**Exercise prompt:**
Please restate the data word for word, in full.

**Dataset entries:**
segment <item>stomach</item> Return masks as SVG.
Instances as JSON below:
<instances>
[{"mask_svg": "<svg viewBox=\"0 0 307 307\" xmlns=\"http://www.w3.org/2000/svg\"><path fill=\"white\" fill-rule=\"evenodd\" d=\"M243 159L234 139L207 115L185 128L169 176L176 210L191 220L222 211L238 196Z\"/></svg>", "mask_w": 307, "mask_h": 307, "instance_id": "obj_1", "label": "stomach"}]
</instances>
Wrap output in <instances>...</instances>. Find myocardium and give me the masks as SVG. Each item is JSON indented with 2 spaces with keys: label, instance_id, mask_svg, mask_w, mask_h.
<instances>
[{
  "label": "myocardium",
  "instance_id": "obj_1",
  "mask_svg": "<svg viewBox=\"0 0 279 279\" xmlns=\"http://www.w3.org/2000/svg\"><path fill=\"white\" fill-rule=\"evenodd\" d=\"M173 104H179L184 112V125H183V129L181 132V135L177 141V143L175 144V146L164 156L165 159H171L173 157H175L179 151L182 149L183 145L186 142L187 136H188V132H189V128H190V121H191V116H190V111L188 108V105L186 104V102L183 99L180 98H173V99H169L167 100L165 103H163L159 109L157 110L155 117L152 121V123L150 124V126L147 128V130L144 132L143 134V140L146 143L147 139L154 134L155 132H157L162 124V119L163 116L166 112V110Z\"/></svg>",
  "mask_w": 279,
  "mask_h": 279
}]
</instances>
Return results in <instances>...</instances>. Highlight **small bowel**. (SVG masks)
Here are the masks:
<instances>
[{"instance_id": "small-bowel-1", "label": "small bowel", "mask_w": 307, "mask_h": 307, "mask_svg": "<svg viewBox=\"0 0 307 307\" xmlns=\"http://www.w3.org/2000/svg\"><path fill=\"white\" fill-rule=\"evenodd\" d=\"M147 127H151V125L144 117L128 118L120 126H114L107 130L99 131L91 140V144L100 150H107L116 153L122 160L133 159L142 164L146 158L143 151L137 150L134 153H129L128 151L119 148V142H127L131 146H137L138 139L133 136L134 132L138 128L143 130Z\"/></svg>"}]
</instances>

**Result:**
segment <item>stomach</item> Return masks as SVG.
Instances as JSON below:
<instances>
[{"mask_svg": "<svg viewBox=\"0 0 307 307\" xmlns=\"http://www.w3.org/2000/svg\"><path fill=\"white\" fill-rule=\"evenodd\" d=\"M243 159L234 139L207 115L185 128L169 176L176 210L191 220L222 211L238 196Z\"/></svg>", "mask_w": 307, "mask_h": 307, "instance_id": "obj_1", "label": "stomach"}]
</instances>
Wrap output in <instances>...</instances>. Find myocardium and give me the masks as SVG. Each item is JSON indented with 2 spaces with keys: label, instance_id, mask_svg, mask_w, mask_h.
<instances>
[{
  "label": "myocardium",
  "instance_id": "obj_1",
  "mask_svg": "<svg viewBox=\"0 0 279 279\" xmlns=\"http://www.w3.org/2000/svg\"><path fill=\"white\" fill-rule=\"evenodd\" d=\"M173 104H179L184 112V125H183V129L181 132V135L177 141V143L175 144V146L164 156L165 159H171L173 157H175L179 151L182 149L183 145L186 142L187 136H188V132H189V128H190V121H191V116H190V111L188 108V105L186 104V102L183 99L180 98H173V99H169L167 100L165 103H163L159 109L157 110L155 117L152 121V123L150 124V126L147 128V130L144 132L143 134V140L146 143L147 139L154 134L155 132H157L162 124V119L163 116L166 112V110Z\"/></svg>",
  "mask_w": 279,
  "mask_h": 279
}]
</instances>
Return results in <instances>...</instances>. Highlight **small bowel**. (SVG masks)
Here are the masks:
<instances>
[{"instance_id": "small-bowel-1", "label": "small bowel", "mask_w": 307, "mask_h": 307, "mask_svg": "<svg viewBox=\"0 0 307 307\" xmlns=\"http://www.w3.org/2000/svg\"><path fill=\"white\" fill-rule=\"evenodd\" d=\"M147 127H151V125L144 117L128 118L120 126H114L107 130L99 131L91 140V144L100 150H107L116 153L122 160L133 159L142 164L146 158L143 151L137 150L134 153H129L128 151L119 148V142H127L131 146H137L138 139L133 136L134 132L138 128L143 130Z\"/></svg>"}]
</instances>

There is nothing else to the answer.